Greystar eyes $250M for Chelsea apartments

Fund manager testing appetite for market-rate units

New York /
Sep.September 29, 2021 03:35 PM

Bob Faith (CEO, Greystar) & 160 West 24th Street (Wikipedia, iStock, StreetEasy.com, Illustration by Kevin Cifuentes for The Real Deal)

One of the country’s biggest apartment landlords is testing the appetite for the kinds of high-end buildings that got hit hard when renters fled Manhattan at the height of the pandemic.

Greystar Real Estate Partners aims to sell its 18-story rental building at 160 West 24th Street in Chelsea with a price tag of about $250 million, sources told The Real Deal.

All 204 units in the building are market-rate, making the listing a test case of the market for unregulated apartments. Marketing materials for the property note that only six predominantly market-rate buildings of 100 units or more have traded over the last seven years, and that the 2019 rent laws that shut down the pipeline of deregulated apartments has further constricted the supply of free-market units.

A representative for Greystar Real Estate Partners did not immediately respond to a request for comment. An Eastdil Secured team led by Gary Phillips and Will Silverman is marketing the property.
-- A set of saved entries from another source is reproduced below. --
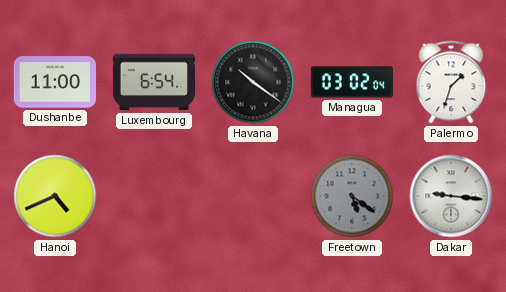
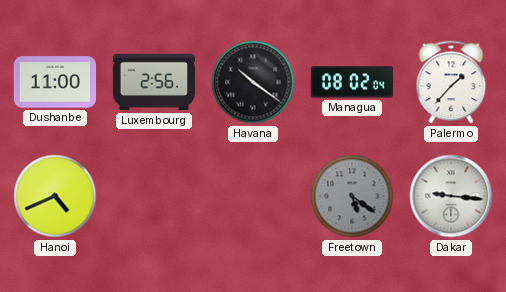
Luxembourg: 6:54 -> 2:56
Managua: 03:02 -> 08:02
Palermo: 1:33 -> 1:37
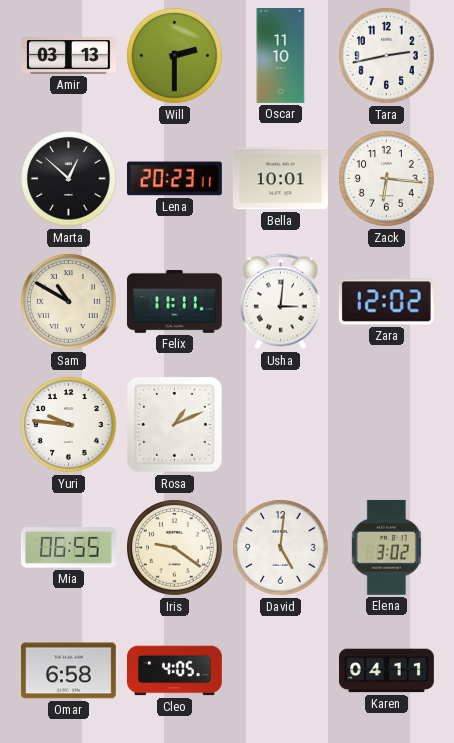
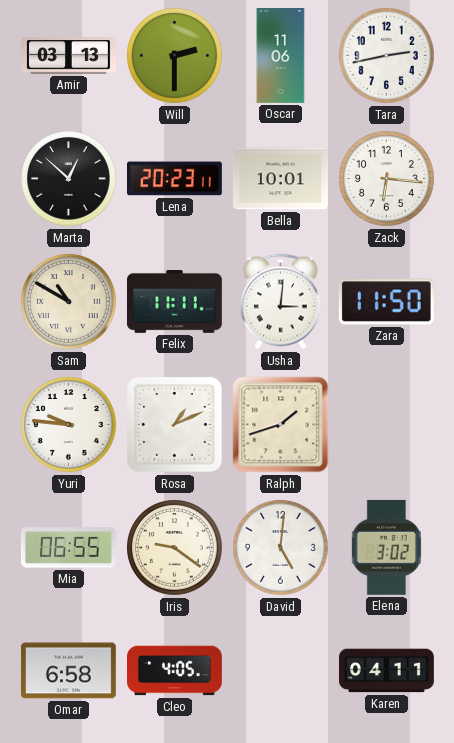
Oscar: 11:10 -> 11:06
Zara: 12:02 -> 11:50
Ralph: none -> 1:42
A spokesperson for the brokers declined to comment.

Charleston-based Greystar, led by CEO Bob Faith, bought the 1989 building in 2016 for $211.3 million and renovated large parts of the property, including the lobby, a new amenity space and 70 percent of the apartments.

The fund manager is pitching the building as an asset that can attract renters who want to work from home or walk to work at nearby employers like Google, Facebook, Amazon and Twitter.
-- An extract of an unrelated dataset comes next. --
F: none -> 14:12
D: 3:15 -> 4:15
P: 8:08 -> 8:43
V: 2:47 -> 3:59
The building hits the market as rentals have largely recovered from the depths of the pandemic, when tenants fled Manhattan apartments in neighborhoods like Chelsea, driving up vacancies.

Manhattan recorded 8,201 new leases in August, according to Miller Samuel. That’s an increase of 25 percent over August 2019 and 64 percent above last August of last year. The number of available apartments was down 68 percent from its peak in January of 25,883 units.